Com o divórcio definitivamente consolidado e o reconhecimento sociologicamente das famílias, nas suas mais diversas concepções, pensei cá comigo que o casamento tinha saído da moda. Mas, qual nada. Continua firme o velho casamento. Agora, mais amplo. Casam-se homem e mulher, mulher com mulher e homem com homem. Na verdade, o sexo deixou de ser sexo (masculino e feminino, não, isso é tão velho quanto Adão e Eva) e passou apenas a ser gênero. Talvez se esteja alcançando a máxima de Beauvoir (a Simone de Sartre): ninguém nasce mulher, torna-se mulher. Do mesmo modo, sem nenhuma jaça, ninguém nasce homem, torna-se homem, a depender do caminhar e do curso da vida. Ora pode ser, ora pode não ser. Se se trata de doença, a ciência já disse, do alto da sua sabedoria, que não é. Aliás, é preconceito assim pensar. O homem e a mulher não nascem homem ou mulher. Apenas nascem. O gênero é definido, cultural e psicologícamente, no decorrer do tempo - essa eternidade móvel, no dizer de Platão. É uma questão de aguardar para ver como é que fica.
Mas deixemos de lado essas sutilezas e voltemos ao enlace matrimonial. Pois é, o casamento no passado não tão distante fora originado do rapto. Verdade: - a noiva era raptada pelo noivo ou por seus familiares, e o casamento era realizado, porque havia proibição do casamento entre os rapazes ou moças das tribos oponentes. Então, por causa dessa proibição (convenhamos absurda para o amor), o recurso, para que fosse alcançado o casamento entre os apaixonados, era o rapto da noiva. Mas, infelizmente, a igualdade entre os nubentes não era tanta, assim não havia rapto do noivo. Uma pena! Esse costume se perpetuou até os nossos conturbados e pacíficos dias. Dizem que, no Vietnã, pouco tempo atrás, o casamento por rapto era uma prática corriqueira, e a família da noiva o aceitava não manifestando oposição de qualquer ordem.
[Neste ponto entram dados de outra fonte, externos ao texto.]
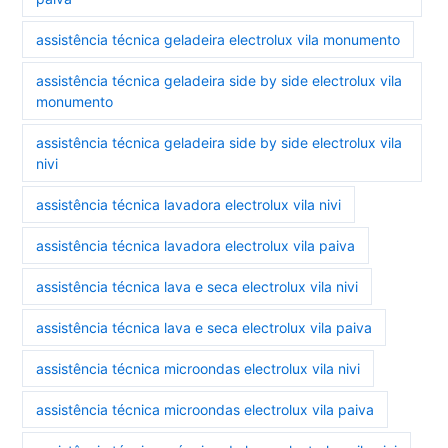
assistência técnica geladeira electrolux vila monumento
assistência técnica geladeira side by side electrolux vila
monumento
assistência técnica geladeira side by side electrolux vila
nivi
assistência técnica lavadora electrolux vila nivi
assistência técnica lavadora electrolux vila paiva
assistência técnica lava e seca electrolux vila nivi
assistência técnica lava e seca electrolux vila paiva
assistência técnica microondas electrolux vila nivi
assistência técnica microondas electrolux vila paiva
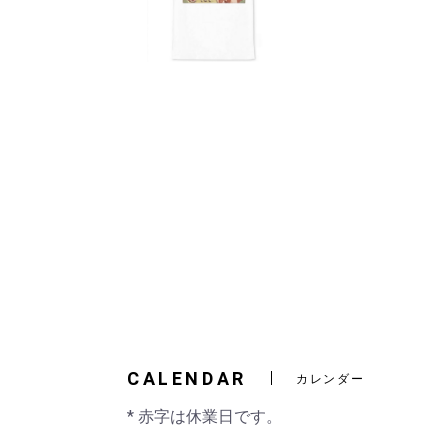
CALENDAR
カレンダー
* 赤字は休業日です。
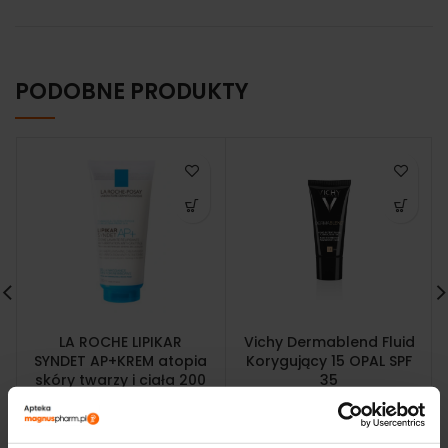
PODOBNE PRODUKTY
LA ROCHE LIPIKAR
Vichy Dermablend Fluid
SYNDET AP+KREM atopia
Korygujący 15 OPAL SPF
skóry twarzy i ciała 200
35
ML
148,13
zł
81,50
zł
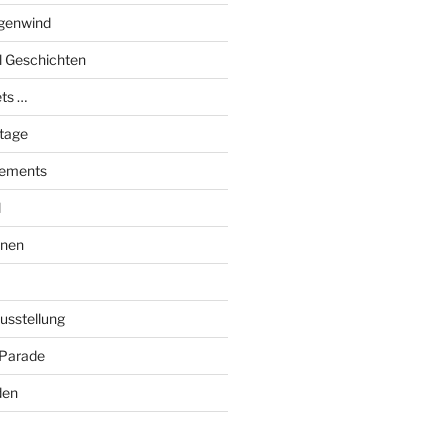
genwind
el Geschichten
ts …
stage
tements
l
onen
Ausstellung
 Parade
den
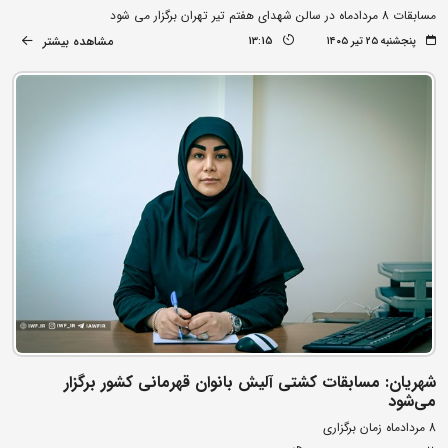
مسابقات 8 مردادماه در سالن شهدای هفتم تیر تهران برگزار می شود
مشاهده بیشتر
پنجشنبه ۲۵ تیر ۱۴۰۵
13:15
شهریان: مسابقات کشتی آلیش بانوان قهرمانی کشور برگزار
می‌شود
8 مردادماه زمان برگزاری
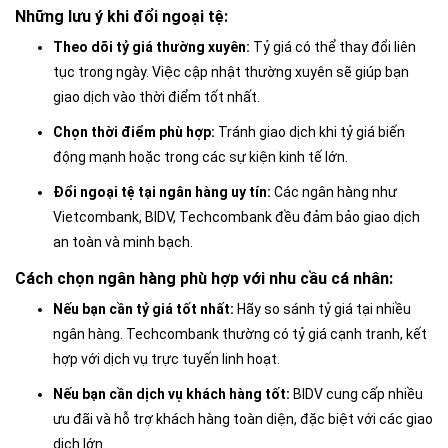
Những lưu ý khi đổi ngoại tệ:
Theo dõi tỷ giá thường xuyên:
Tỷ giá có thể thay đổi liên
tục trong ngày. Việc cập nhật thường xuyên sẽ giúp bạn
giao dịch vào thời điểm tốt nhất.
Chọn thời điểm phù hợp:
Tránh giao dịch khi tỷ giá biến
động mạnh hoặc trong các sự kiện kinh tế lớn.
Đổi ngoại tệ tại ngân hàng uy tín:
Các ngân hàng như
Vietcombank, BIDV, Techcombank đều đảm bảo giao dịch
an toàn và minh bạch.
Cách chọn ngân hàng phù hợp với nhu cầu cá nhân:
Nếu bạn cần tỷ giá tốt nhất:
Hãy so sánh tỷ giá tại nhiều
ngân hàng. Techcombank thường có tỷ giá cạnh tranh, kết
hợp với dịch vụ trực tuyến linh hoạt.
Nếu bạn cần dịch vụ khách hàng tốt:
BIDV cung cấp nhiều
ưu đãi và hỗ trợ khách hàng toàn diện, đặc biệt với các giao
dịch lớn.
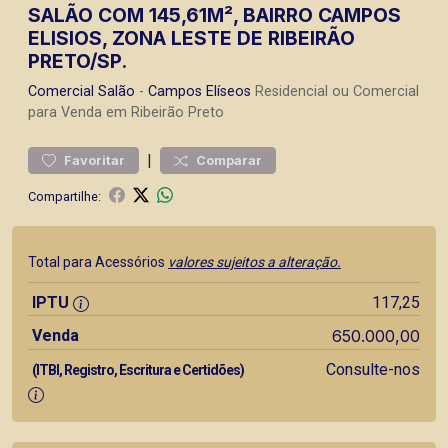
SALÃO COM 145,61M², BAIRRO CAMPOS
ELISIOS, ZONA LESTE DE RIBEIRÃO
PRETO/SP.
Comercial
Salão
-
Campos Elíseos
Residencial ou Comercial
para Venda em Ribeirão Preto
|
Favoritar
Comparar
Compartilhe:
Total para Acessórios
valores sujeitos a alteração.
IPTU
117,25
Venda
650.000,00
Consulte-nos
(ITBI, Registro, Escritura e Certidões)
A esse respeito, a história nos conta um fato inusitado. Rômulo, lendário fundador de Roma, em obediência aos preceitos do casamento fora do clã, propôs uma aliança conjugal. Como houve recusa, organizou o rapto das mulheres e das moças da tribo dos sabinos. Deu-se, assim, o histórico rapto das sabinas, as quais, de besta não tinham nada, prontamente aceitaram o enlace, evitando o desfecho cruel de derramamento de sangue.
Em que pesem todos esses fatos históricos, tomei conhecimento de que na Igreja Nossa do Brasil, localizada na zona oeste da capital paulista, a fila é imensa para que sejam marcados os casamentos. Lá, dizem os mais otimistas, não há atraso - o tradicional e insuportável atraso de uma, duas ou três horas, já que, nos sábados, são realizados seis casamentos, das 17h às 22h. Assim, com rapto ou sem rapto, o casamento continua na moda, desafiando o divórcio e os desencontros conjugais, dando razão ao poeta, que brada para todos nós: a vida é arte do encontro, embora haja tantos desencontros pela vida.